The problem is, this big-screen version of their journey, which is now a staple of school curriculums across the country, does not include all the details of the original story. Windschuttle has researched the experiences of sisters Molly Craig, 14, Daisy Kadibill, 8, and their cousin Gracie Fields, 10, for his book.

According to the historian, Molly and Gracie were removed from their families on the Jigalong Depot more than 75 years ago because of their "sexual activity with white men working in the area".

The West Australian chief protector responsible for their removal, Auber Octavius Neville, had not been trying to "breed out the colour" by marrying off half-caste Aboriginal girls to whites as depicted in the film, Windschuttle said. His claim was born of a review of state archives, where he found a letter to A.O. Neville in December 1930 by a Mrs Chellow, from Murra Munda Station near Jigalong, in which Molly and Gracie were accused of "running wild with the whites".

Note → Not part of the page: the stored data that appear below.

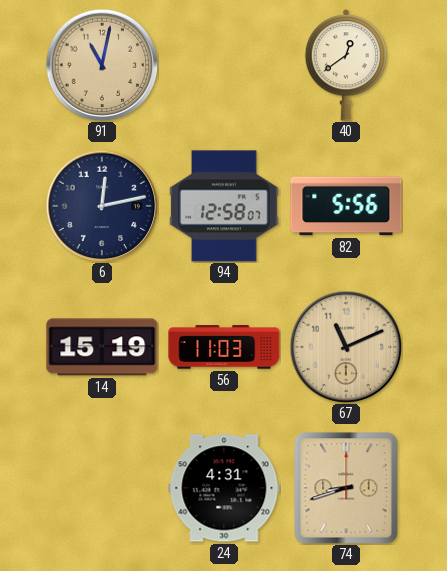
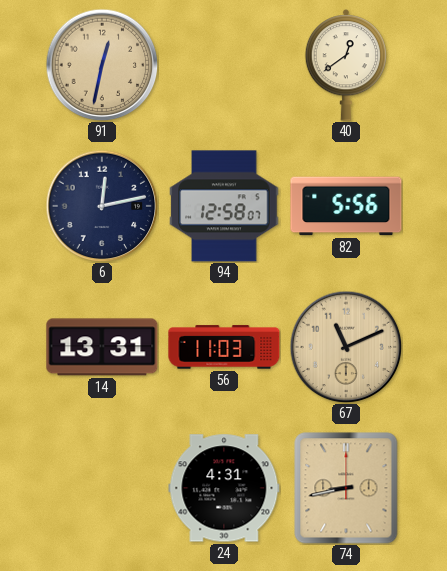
91: 11:02 -> 12:32
14: 15:19 -> 13:31
74: 8:42 -> 8:43
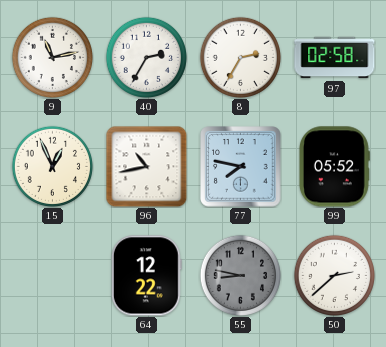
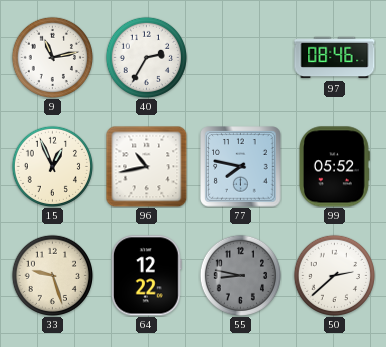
8: 2:35 -> none
97: 02:58 -> 08:46
33: none -> 9:27
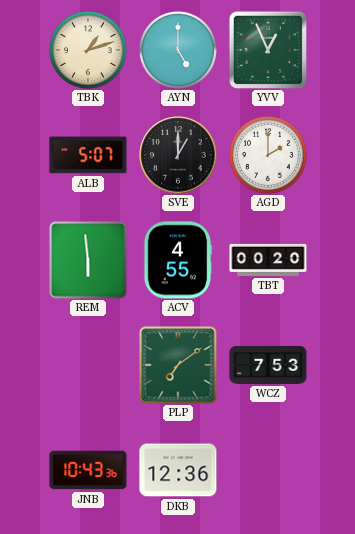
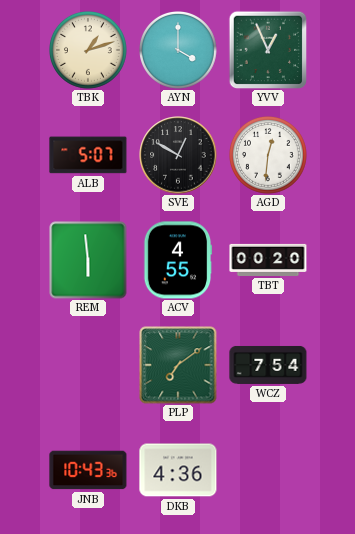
AYN: 5:00 -> 4:00
SVE: 1:00 -> 12:50
AGD: 2:00 -> 12:31
WCZ: 7:53 -> 7:54
DKB: 12:36 -> 4:36
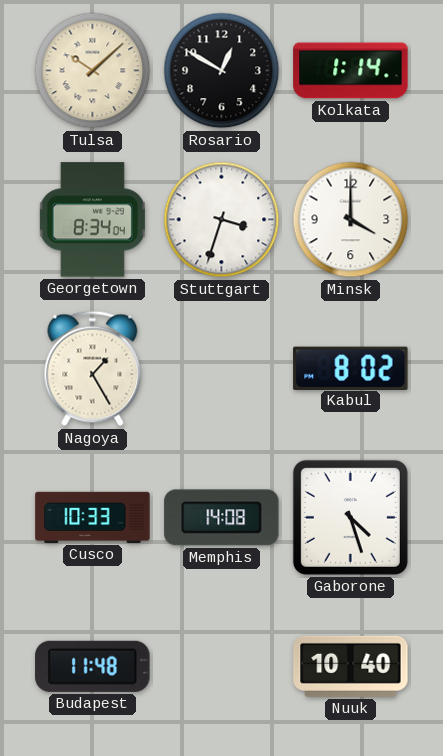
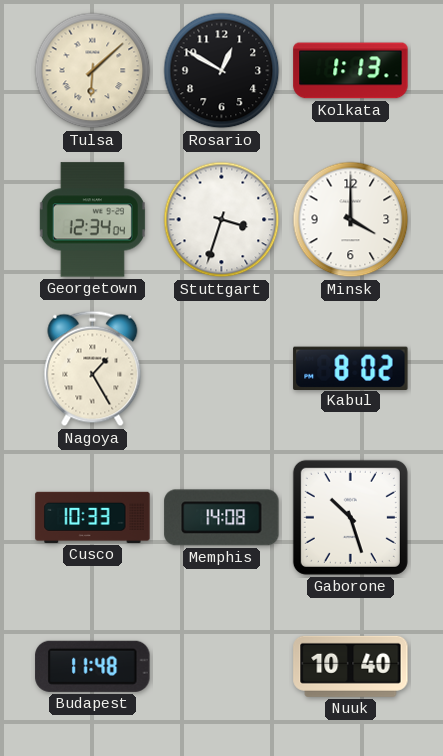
Tulsa: 10:08 -> 6:08
Kolkata: 1:14 -> 1:13
Georgetown: 8:34 -> 12:34
Gaborone: 4:27 -> 10:27
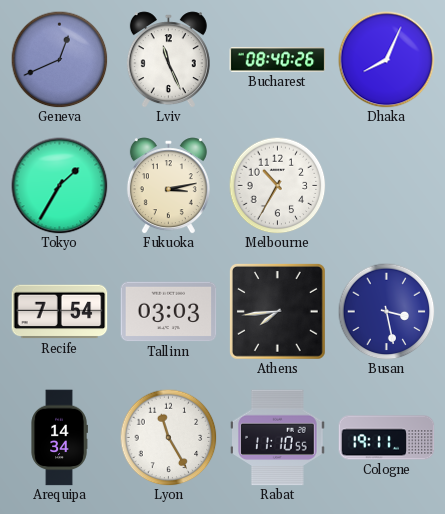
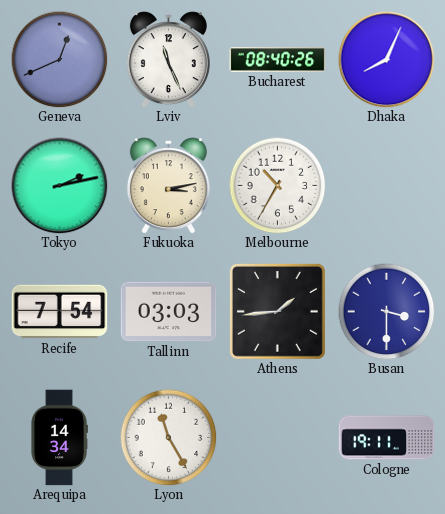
Tokyo: 1:35 -> 2:13
Athens: 7:44 -> 1:44
Busan: 3:28 -> 3:30
Rabat: 11:10 -> none
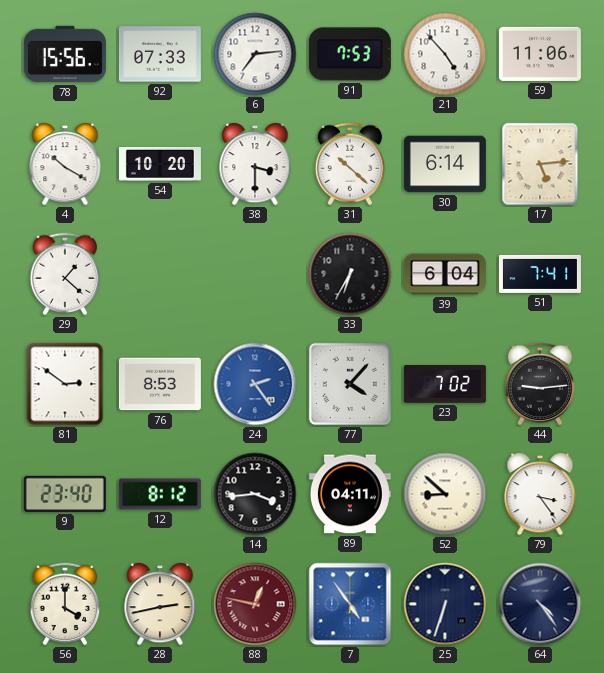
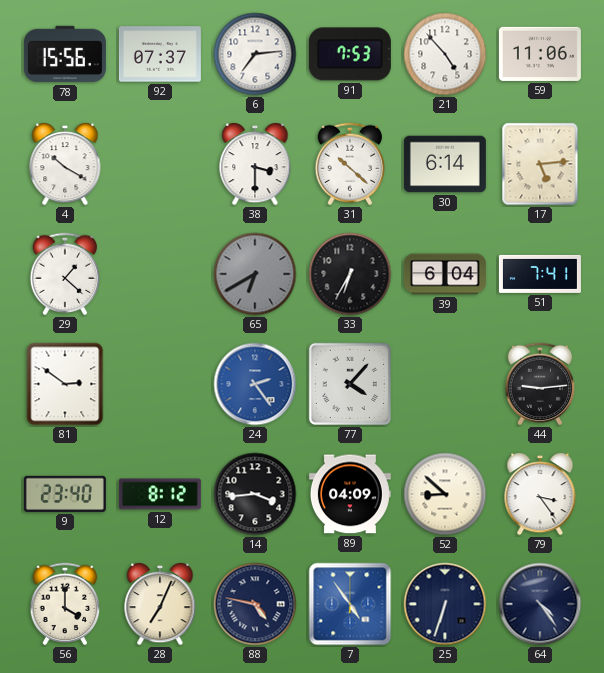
92: 07:33 -> 07:37
54: 10:20 -> none
65: none -> 6:40
76: 8:53 -> none
23: 7:02 -> none
89: 04:11 -> 04:09
28: 2:43 -> 7:04
88: 12:47 -> 4:47
88 dial: burgundy -> navy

"Running wild' was said to be a contemporary euphemism for promiscuity, which meant the girls were having sex with the white males in the area," Windschuttle writes in the preface of his new work.

He told The Australian yesterday: "They didn't say these girls were sc--ing boys, they said they were running wild . . . anyone from that era knows the meaning of the term. "That is the big lie of the film. Neville did not use child removal in order to breed out the race."